Work order: Give back exactly the first lines of the entries below, through the line with "The goal for".

Material for the task:

+++++

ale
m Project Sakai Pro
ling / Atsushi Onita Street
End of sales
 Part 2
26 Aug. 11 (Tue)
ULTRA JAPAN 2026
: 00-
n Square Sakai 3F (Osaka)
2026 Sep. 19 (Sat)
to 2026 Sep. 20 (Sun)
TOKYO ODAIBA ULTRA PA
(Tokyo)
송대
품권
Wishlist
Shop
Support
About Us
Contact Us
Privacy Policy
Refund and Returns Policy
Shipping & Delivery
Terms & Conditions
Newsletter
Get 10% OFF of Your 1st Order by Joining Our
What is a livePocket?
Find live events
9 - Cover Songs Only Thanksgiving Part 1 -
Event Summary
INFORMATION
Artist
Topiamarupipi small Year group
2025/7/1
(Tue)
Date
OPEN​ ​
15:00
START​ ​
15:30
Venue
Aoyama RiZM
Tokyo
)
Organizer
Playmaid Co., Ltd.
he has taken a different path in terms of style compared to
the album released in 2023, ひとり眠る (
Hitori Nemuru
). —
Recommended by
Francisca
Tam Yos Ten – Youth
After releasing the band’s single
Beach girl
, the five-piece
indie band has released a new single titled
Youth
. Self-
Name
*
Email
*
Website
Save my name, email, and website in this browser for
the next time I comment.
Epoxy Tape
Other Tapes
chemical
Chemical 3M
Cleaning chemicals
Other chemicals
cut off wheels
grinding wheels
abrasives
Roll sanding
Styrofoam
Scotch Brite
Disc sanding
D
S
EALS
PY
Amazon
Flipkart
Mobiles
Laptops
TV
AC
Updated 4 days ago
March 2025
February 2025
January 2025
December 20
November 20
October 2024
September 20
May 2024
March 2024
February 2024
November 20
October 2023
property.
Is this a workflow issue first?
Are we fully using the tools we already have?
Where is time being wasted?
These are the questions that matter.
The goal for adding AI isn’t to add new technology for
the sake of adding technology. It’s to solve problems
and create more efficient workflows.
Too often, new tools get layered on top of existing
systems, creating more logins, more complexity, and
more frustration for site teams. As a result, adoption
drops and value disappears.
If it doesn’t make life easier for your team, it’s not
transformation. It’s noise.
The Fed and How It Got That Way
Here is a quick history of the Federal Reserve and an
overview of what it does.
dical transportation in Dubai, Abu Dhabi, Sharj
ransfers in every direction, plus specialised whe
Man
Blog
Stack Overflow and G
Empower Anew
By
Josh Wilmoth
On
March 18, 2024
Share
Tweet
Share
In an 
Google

+++++

Written reply:
ale
m Project Sakai Pro
ling / Atsushi Onita Street
End of sales
 Part 2
26 Aug. 11 (Tue)
ULTRA JAPAN 2026
: 00-
n Square Sakai 3F (Osaka)
2026 Sep. 19 (Sat)
to 2026 Sep. 20 (Sun)
TOKYO ODAIBA ULTRA PA
(Tokyo)
송대
품권
Wishlist
Shop
Support
About Us
Contact Us
Privacy Policy
Refund and Returns Policy
Shipping & Delivery
Terms & Conditions
Newsletter
Get 10% OFF of Your 1st Order by Joining Our
What is a livePocket?
Find live events
9 - Cover Songs Only Thanksgiving Part 1 -
Event Summary
INFORMATION
Artist
Topiamarupipi small Year group
2025/7/1
(Tue)
Date
OPEN​ ​
15:00
START​ ​
15:30
Venue
Aoyama RiZM
Tokyo
)
Organizer
Playmaid Co., Ltd.
he has taken a different path in terms of style compared to
the album released in 2023, ひとり眠る (
Hitori Nemuru
). —
Recommended by
Francisca
Tam Yos Ten – Youth
After releasing the band’s single
Beach girl
, the five-piece
indie band has released a new single titled
Youth
. Self-
Name
*
Email
*
Website
Save my name, email, and website in this browser for
the next time I comment.
Epoxy Tape
Other Tapes
chemical
Chemical 3M
Cleaning chemicals
Other chemicals
cut off wheels
grinding wheels
abrasives
Roll sanding
Styrofoam
Scotch Brite
Disc sanding
D
S
EALS
PY
Amazon
Flipkart
Mobiles
Laptops
TV
AC
Updated 4 days ago
March 2025
February 2025
January 2025
December 20
November 20
October 2024
September 20
May 2024
March 2024
February 2024
November 20
October 2023
property.
Is this a workflow issue first?
Are we fully using the tools we already have?
Where is time being wasted?
These are the questions that matter.
The goal for adding AI isn’t to add new technology for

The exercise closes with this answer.